The pattern reminds me that life is rhythmic and cyclical in nature, and that I’m subject to those rhythms the same way the tides are. That idea brings me peace somehow. I think I’ve mentioned how disconnected I used to feel from nature as a child. Tuning into the rhythms of the wheel of the year, and lunar cycle helps me feel more like a part of the world. It also really helps me to know what to focus on when.
I love doing all the things. I want all of the awesome in my life, but you can’t focus on all of the things, all of the time. Following the rhythms of the moon, the stars and the planet gives me the chance to focus on everything in turn.
Right now, for example, the full moon is in the sign of Pisces, and the sun is in Virgo. Knowing those three things, I have I have a bit of an idea both of what to focus on and what to expect.
On the days leading up to the full moon, I was more emotional than I am normally, and I did some major releasing (and by releasing, I mean sobbing uncontrollably for an hour). It was surprising and it seemed to come out of nowhere, although my husband was easily able to tell me all the unresolved emotions I had about things that had happened recently. He’s so emotionally intelligent, and compassionate (at least when it comes to the people he loves) and I’m so very grateful for it. Seriously though, it was violently intense, I cried harder than I may have ever ried before… Afterwards I felt very empty. It was cathartic, and I had no idea how much tension and stress I had been carrying around for weeks/months..
When I read the words about this super moon from Divine Harmony (via Mystic Mamma), I felt both vindicated and comforted. She called this full moon “a waterworks full moon”.
“The Moon in any of the water signs is already very emotional, sensitive and receptive- but I would argue that Pisces is the most sensitive of all the signs…”
“With the Full Moon in Pisces we have a heightened sense of sensitivity– which could bring us to the point of bliss or to the point of pain and suffering.
“If you find yourself in tears leading up to this Full Moon- now you know why. (I think crying is good- it helps you to release all that you are holding onto.)

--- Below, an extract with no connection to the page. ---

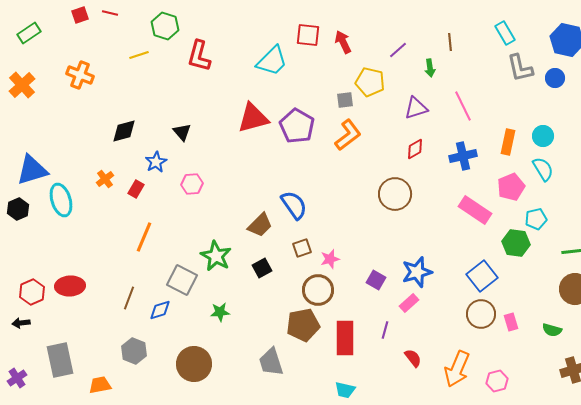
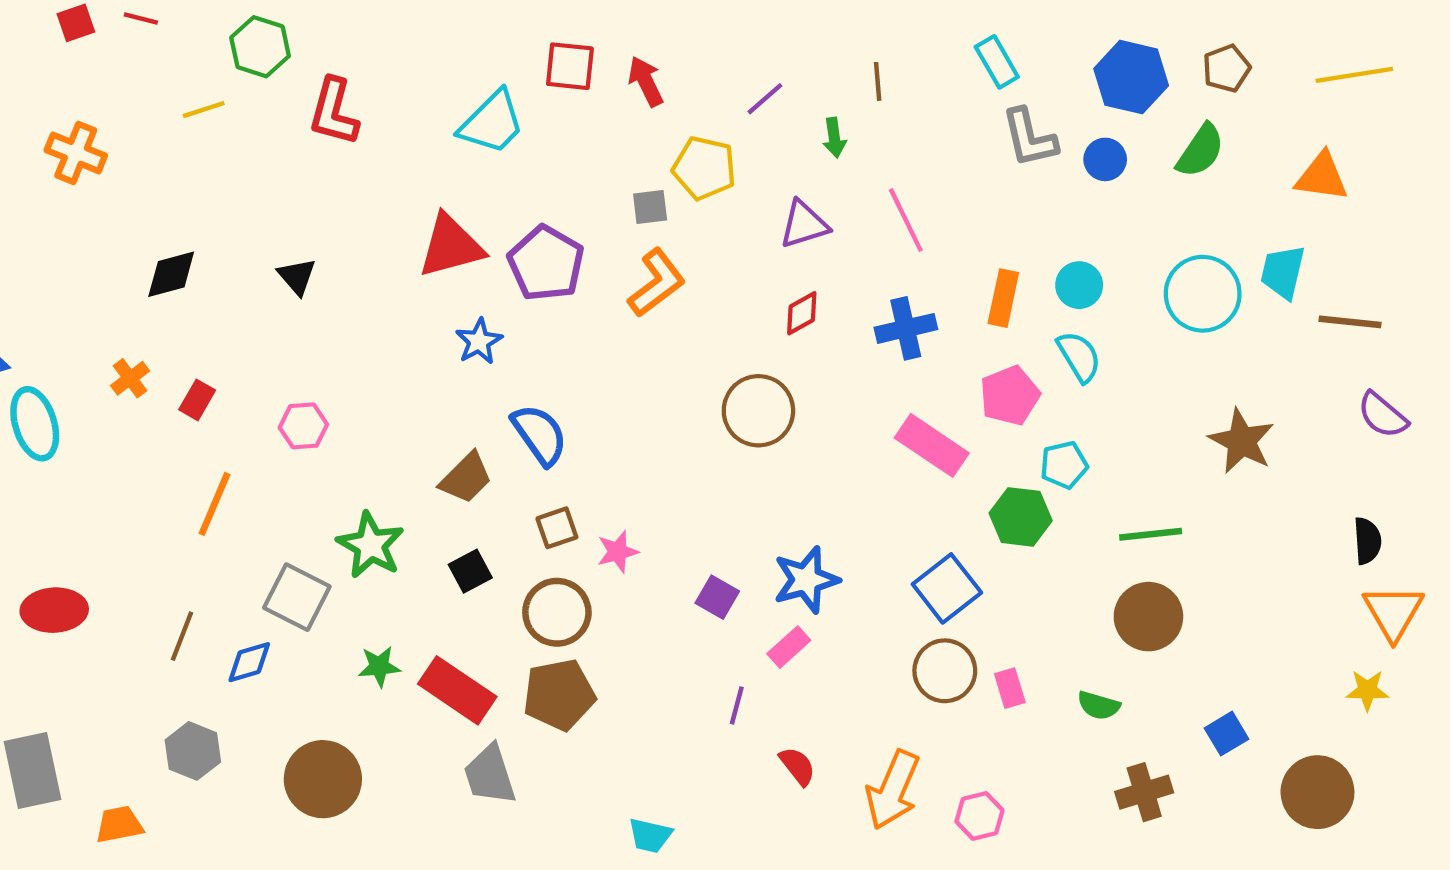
blue star: (156, 162) -> (479, 341), moved
pink hexagon: (192, 184) -> (303, 426), moved
brown circle: (318, 290) -> (557, 612), moved
red rectangle: (345, 338) -> (457, 690), moved, turned -56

So… It’s not just me and I’m not crazy. Even though I knew that to be the case, there is something tremendously comforting about having that shared experience and having an explanation for it.
As I said, I felt a million times lighter after releasing so much. Did you know we actually release stress hormones in our tears? We are literally cleansing our bodies when we cry. There are tons of health benefits to tears, another reason not to try to keep it all in.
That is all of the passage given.